Foi lançado hoje o livro Fire Cannot Kill a Dragon (“Fogo Não Pode Matar um Dragão”), de James Hibberd, jornalista da Entertainment Weekly que se notabilizou ao longo dos anos por seu trabalho bastante próximo da produção de Game of Thrones. O livro traz um histórico completo da série baseado em diversas entrevistas que Hibberd fez com os showrunners, diretores, roteiristas, executivos da HBO, atores, e também George R. R. Martin.
O foco da obra é Game of Thrones enquanto produção televisiva, mas por se tratar (ao menos originalmente) de um projeto de adaptação, referências aos livros e declarações de George que fazem referência a As Crônicas de Gelo e Fogo são inevitáveis. Já tive contato com o livro de Hibberd e pesquisei as falas de Martin que podem ser de interesse para os livros. A seguir, vou elencar algumas das que julguei mais pertinentes, e já alerto: há spoilers de The Winds of Winter, e possivelmente além!
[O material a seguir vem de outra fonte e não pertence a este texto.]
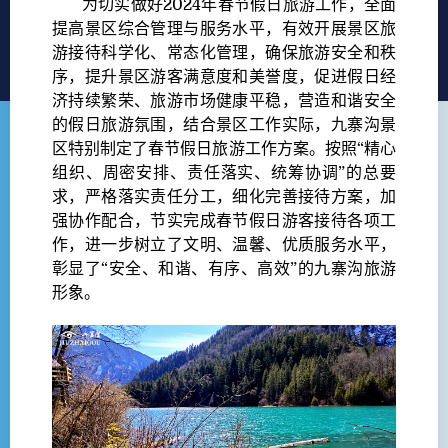
为切实做好2024年春节假日旅游工作，全面
提高景区综合管理与服务水平，有效开展景区旅
游接待科学化、常态化管理，确保旅游安全和秩
序，提升景区游客满意度和美誉度，促进假日经
济持续繁荣、旅游市场健康平稳，营造和谐安全
的假日旅游氛围，结合景区工作实际，九寨沟景
区特别制定了春节假日旅游工作方案。按照“精心
组织、周密安排、责任落实、统筹协调”的总要
求，严格落实责任分工，细化完善接待方案，加
强协作配合，节实完成春节假日游客接待各项工
作，进一步树立了文明、温馨、优质服务水平，
彰显了“安全、和谐、有序、高效”的九寨沟旅游
形象。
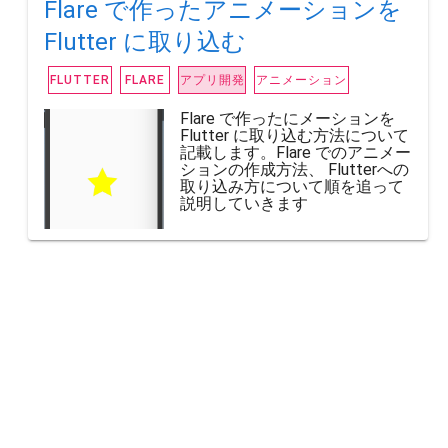
Flare で作ったアニメーションを
Flutter に取り込む
アプリ開発
アニメーション
FLUTTER
FLARE
Flare で作ったにメーションを
Flutter に取り込む方法について
記載します。Flare でのアニメー
ションの作成方法、 Flutterへの
取り込み方について順を追って
説明していきます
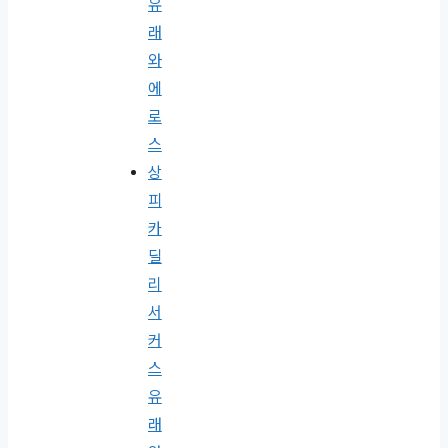
피
카
딜
리
서
커
스
유
래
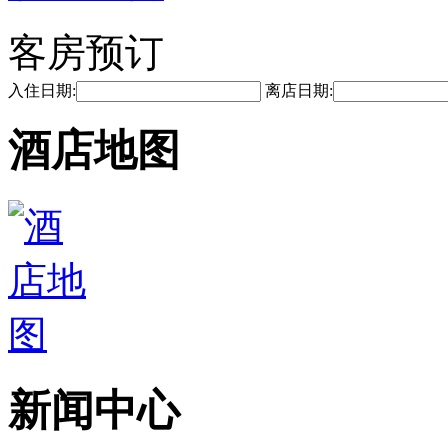
客房预订
入住日期:
离店日期:
酒店地图
新闻中心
Game of Thrones terminou com Bran Stark no Trono de Ferro, uma reviravolta um tanto surpreendente tanto para espectadores quanto para leitores. Depois do fim da série, entrevistas do ator de Bran, Isaac Hempstead-Wright, e dos showrunners David Benioff e D. B. Weiss, indicavam que esse destino teria vindo diretamente de George R. R. Martin, mas as declarações até então permitiam interpretações duvidosas nesse sentido.
Fire Cannot Kill a Dragon traz uma declaração de Martin em que ele expressamente diz que “[contou] a eles quem estaria no Trono de Ferro” na já famosa reunião de 2013, em que se reuniu com os roteiristas para passar a ele seus planos para o futuro da série, já que a ultrapassagem dos livros era iminente.
Na mesma fala citada, George menciona que também contou aos produtores a reviravolta de Hodor e “hold the door“, momento também marcante na adaptação televisiva, mas que ainda não ocorreu nos livros de As Crônicas de Gelo e Fogo. Mais adiante no livro, esse ponto em específico do enredo é novamente abordado, e com maiores detalhes.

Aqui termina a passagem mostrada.